→ What is being asked
Leaving out the pictures, print exactly the lines from the one holding "Segment pancreas." to the last line of the entries below, both included, and nothing more.

→ Records for the exercise
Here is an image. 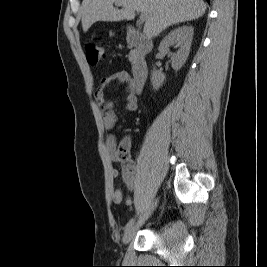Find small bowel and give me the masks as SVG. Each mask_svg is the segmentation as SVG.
I'll return each mask as SVG.
<instances>
[{"instance_id":"1","label":"small bowel","mask_w":267,"mask_h":267,"mask_svg":"<svg viewBox=\"0 0 267 267\" xmlns=\"http://www.w3.org/2000/svg\"><path fill=\"white\" fill-rule=\"evenodd\" d=\"M119 82L125 85L127 94L125 99V109L128 112H136L138 110V98L136 95L134 80L126 71H118L105 77L97 91L95 92V99L101 105L103 111V126L106 130L113 129L118 121V117L114 111V103L107 101L105 98V91L112 83ZM106 153L112 162H120L122 165V178L129 190H134L136 187V164L133 160L122 161L118 157L116 138L109 134L105 142ZM110 176L115 179L119 176V171L116 168L110 169ZM112 200L116 204L122 202L129 206L132 203L131 198H124L121 189H114L112 191Z\"/></svg>"}]
</instances>
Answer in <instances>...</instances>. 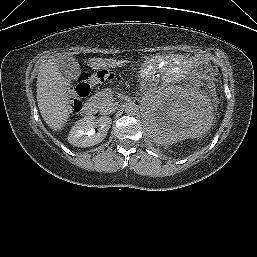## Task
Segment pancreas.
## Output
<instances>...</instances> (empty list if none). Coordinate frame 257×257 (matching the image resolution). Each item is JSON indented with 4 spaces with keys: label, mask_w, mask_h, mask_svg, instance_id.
I'll return each instance as SVG.
<instances>
[{
    "label": "pancreas",
    "mask_w": 257,
    "mask_h": 257,
    "mask_svg": "<svg viewBox=\"0 0 257 257\" xmlns=\"http://www.w3.org/2000/svg\"><path fill=\"white\" fill-rule=\"evenodd\" d=\"M90 103L101 110L108 102L112 101V90L110 88L97 92L89 99Z\"/></svg>",
    "instance_id": "pancreas-1"
}]
</instances>
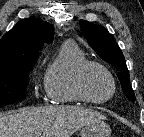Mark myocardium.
Returning a JSON list of instances; mask_svg holds the SVG:
<instances>
[{"label":"myocardium","instance_id":"1","mask_svg":"<svg viewBox=\"0 0 144 137\" xmlns=\"http://www.w3.org/2000/svg\"><path fill=\"white\" fill-rule=\"evenodd\" d=\"M93 67L102 70L108 76L111 82V85H112L111 93L105 98H101V99L92 98L91 96L88 95V93L85 90V87H84L85 74L90 68H93ZM74 89H75L77 96L82 101L91 103V104H103V103L108 102L115 96L116 91H117V83L112 72L104 64L97 62V61L87 60L82 65H80V67L76 71L75 78H74Z\"/></svg>","mask_w":144,"mask_h":137}]
</instances>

→ Finished task
Segment pancreas.
## Output
<instances>...</instances> (empty list if none). Coordinate frame 257×257 (matching the image resolution). Each item is JSON indented with 4 spaces with keys: label, mask_w, mask_h, mask_svg, instance_id.
I'll return each instance as SVG.
<instances>
[{
    "label": "pancreas",
    "mask_w": 257,
    "mask_h": 257,
    "mask_svg": "<svg viewBox=\"0 0 257 257\" xmlns=\"http://www.w3.org/2000/svg\"><path fill=\"white\" fill-rule=\"evenodd\" d=\"M90 103L101 110L108 102L112 101V90L110 88L97 92L89 99Z\"/></svg>",
    "instance_id": "pancreas-1"
}]
</instances>
Mark myocardium.
Returning a JSON list of instances; mask_svg holds the SVG:
<instances>
[{"label":"myocardium","instance_id":"1","mask_svg":"<svg viewBox=\"0 0 144 137\" xmlns=\"http://www.w3.org/2000/svg\"><path fill=\"white\" fill-rule=\"evenodd\" d=\"M93 67L102 70L108 76L111 82V85H112L111 93L105 98H101V99L92 98L91 96L88 95V93L85 90V87H84L85 74L90 68H93ZM74 89H75L77 96L82 101L91 103V104H103V103L108 102L115 96L116 91H117V83L112 72L104 64L97 62V61L87 60L82 65H80V67L76 71L75 78H74Z\"/></svg>","mask_w":144,"mask_h":137}]
</instances>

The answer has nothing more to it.